It's the hybrid of the gadget world, and computer maker Asus wants in.
The company demonstrated its combination smartphone and tablet device called the Padfone at the Computex trade show in Taipei on Monday.
The new Android-based phone-slate combo is basically an Android handset with a companion touch-based tablet dock that has a rear slot for holding your smartphone. The concept is similar to Motorola's Atrix 4G, an Android phone that switches between a handset display and a webtop view when hooked up to an external keyboard and monitor.

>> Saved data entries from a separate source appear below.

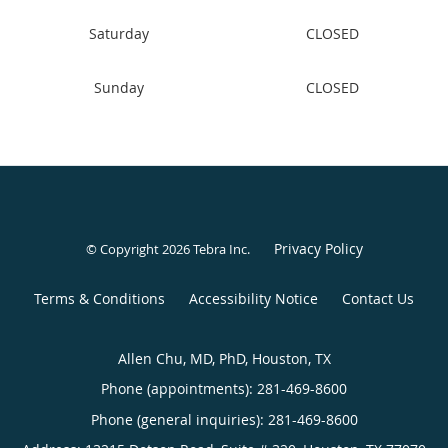
Sunday
CLOSED
Privacy Policy
© Copyright 2026
Tebra Inc
.
Terms & Conditions
Accessibility Notice
Contact Us
Allen Chu, MD, PhD, Houston, TX
Phone (appointments):
281-469-8600
Phone (general inquiries): 281-469-8600
Address:
13215 Dotson Road, Suite # 320,
Houston
,
TX
77070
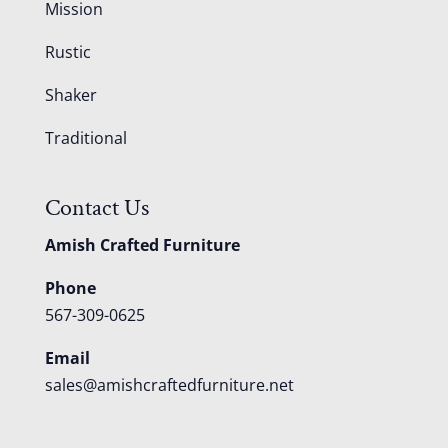
Mission
Rustic
Shaker
Traditional
Contact Us
Amish Crafted Furniture
Phone
567-309-0625
Email
sales@amishcraftedfurniture.net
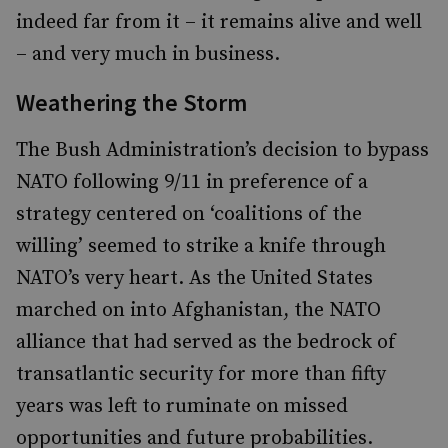
indeed far from it – it remains alive and well
– and very much in business.
Weathering the Storm
The Bush Administration’s decision to bypass
NATO following 9/11 in preference of a
strategy centered on ‘coalitions of the
willing’ seemed to strike a knife through
NATO’s very heart. As the United States
marched on into Afghanistan, the NATO
alliance that had served as the bedrock of
transatlantic security for more than fifty
years was left to ruminate on missed
opportunities and future probabilities.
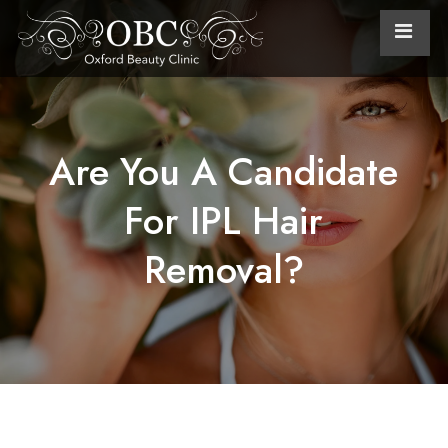
Are You A Candidate
For IPL Hair
Removal?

Asus is currently showing off a 4.3-inch phone and a 10.1-inch tablet dock, but the company says it has not finalized the Padfone's specifications, according to Engadget. Pricing and availability were not announced.

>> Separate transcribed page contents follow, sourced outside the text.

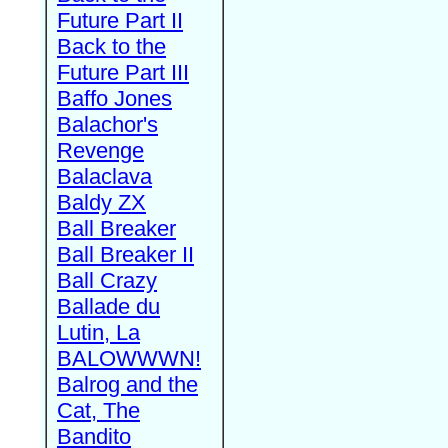
Future Part II
Back to the
Future Part III
Baffo Jones
Balachor's
Revenge
Balaclava
Baldy ZX
Ball Breaker
Ball Breaker II
Ball Crazy
Ballade du
Lutin, La
BALOWWWN!
Balrog and the
Cat, The
Bandito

Being able to seamlessly switch between the smartphone and the tablet dock is the idea. For example, if you are watching a video on your handset and switch to the tablet, the device will allow you to continue right where you left off.

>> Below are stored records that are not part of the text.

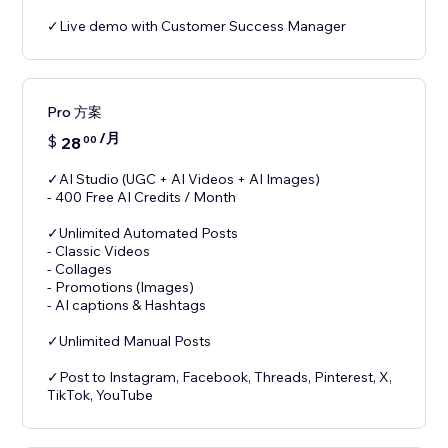
✓Live demo with Customer Success Manager
Pro 方案
/月
$
28
00
✓AI Studio (UGC + AI Videos + AI Images)
- 400 Free AI Credits / Month
✓Unlimited Automated Posts
- Classic Videos
- Collages
- Promotions (Images)
- AI captions & Hashtags
✓Unlimited Manual Posts
✓Post to Instagram, Facebook, Threads, Pinterest, X,
TikTok, YouTube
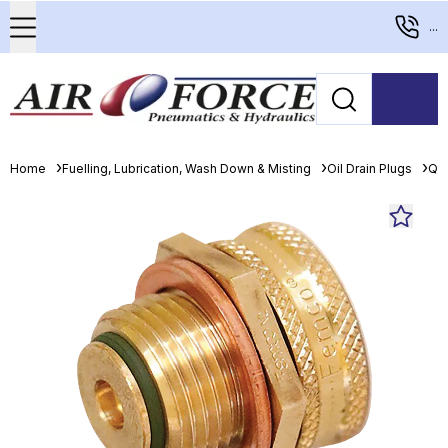
...
Home
Fuelling, Lubrication, Wash Down & Misting
Oil Drain Plugs
Qui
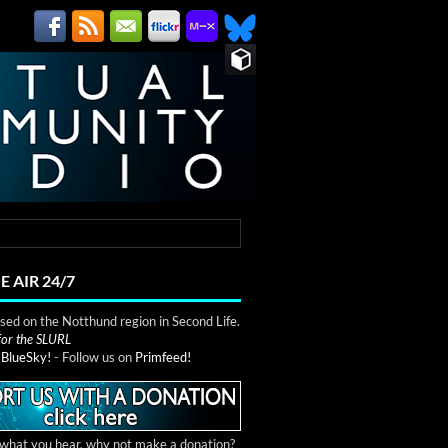
E AIR 24/7
ed on the Notthund region in Second Life.
 for the SLURL
n
BlueSky!
- Follow us on
Primfeed!
e what you hear, why not make a donation?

Asus says the tablet also will display content in its native resolution as opposed to simply upscaling the smartphone's display. The tablet's larger battery can also charge the smartphone component, and the phone's 3G capabilities will be available when in tablet mode. In one Asus promotional video, the smartphone's voice calling features were still available when in tablet mode.
The smartphone and tablet will both have front-facing cameras for video conferencing, they will share one SIM card for 3G access, and storage will also be shared across both devices. The Padfone's operating system appears to be a mystery, as the company hasn't confirmed which Android flavor it is using.
During the company's Computex presentation, Chairman Jonney Shih was clearly showing off a Honeycomb tablet. But considering that Honeycomb is for tablets only, the device may end up running Ice Cream Sandwich, the next Android flavor, capable of working on both phones and tablets.
Asus's new smartphone-tablet combo is an interesting take on mobile hybrid devices. And the tablet dock appears to make more sense than slapping your phone into a laptop shell since a tablet and phone interface are so similar.